Your answer should be a number only: the count of lines in the following entries that contain "Mudau".

> [DATA FOR THE TASK]
◆ ◆ ◆ ◆ ◆ ◆ ◆

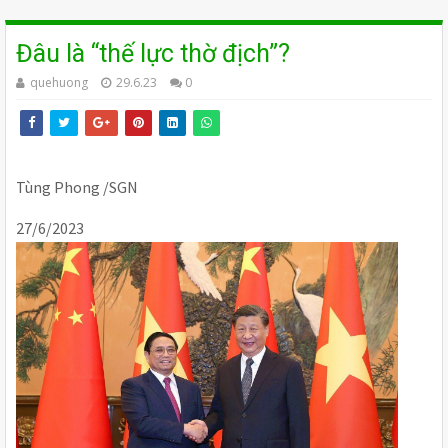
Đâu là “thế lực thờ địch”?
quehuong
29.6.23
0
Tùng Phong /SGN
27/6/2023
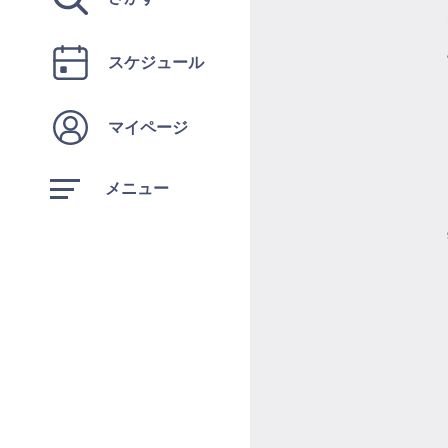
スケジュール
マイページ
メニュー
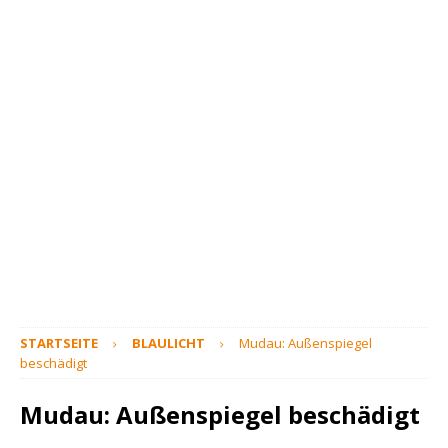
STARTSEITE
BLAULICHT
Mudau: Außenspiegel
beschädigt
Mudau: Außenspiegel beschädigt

◆ ◆ ◆ ◆ ◆ ◆ ◆

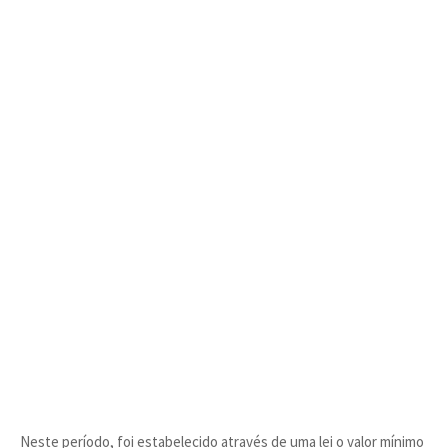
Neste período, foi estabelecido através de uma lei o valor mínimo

◆ ◆ ◆ ◆ ◆ ◆ ◆

> [EXERCISE OUTPUT] 2